- TASK BRIEF
What is the number of lines below that contain the string "Game"? Give it and nothing else.

Data extracted from a collection

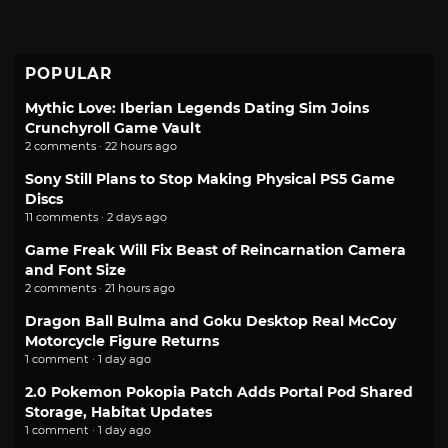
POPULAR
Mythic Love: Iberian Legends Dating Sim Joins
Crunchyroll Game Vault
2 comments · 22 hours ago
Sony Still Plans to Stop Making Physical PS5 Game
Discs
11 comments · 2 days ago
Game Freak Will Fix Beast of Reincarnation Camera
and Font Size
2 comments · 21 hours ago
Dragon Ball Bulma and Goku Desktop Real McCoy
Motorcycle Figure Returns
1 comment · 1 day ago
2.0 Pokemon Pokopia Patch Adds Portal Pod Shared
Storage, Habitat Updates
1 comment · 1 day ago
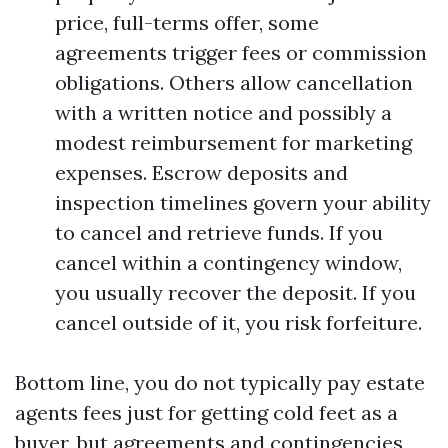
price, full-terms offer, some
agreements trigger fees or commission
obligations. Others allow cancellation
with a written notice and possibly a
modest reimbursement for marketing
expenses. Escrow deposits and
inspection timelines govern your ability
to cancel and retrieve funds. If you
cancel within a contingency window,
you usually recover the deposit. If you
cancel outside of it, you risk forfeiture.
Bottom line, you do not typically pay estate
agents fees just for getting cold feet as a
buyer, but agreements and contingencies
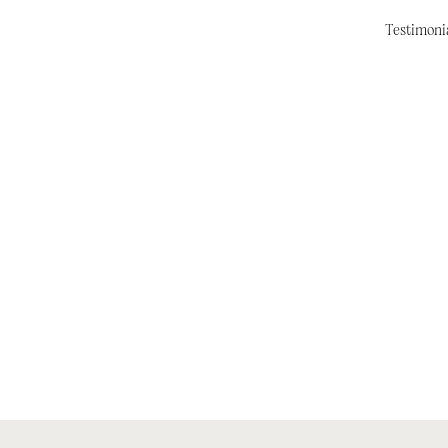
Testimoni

- EXPECTED ANSWER
3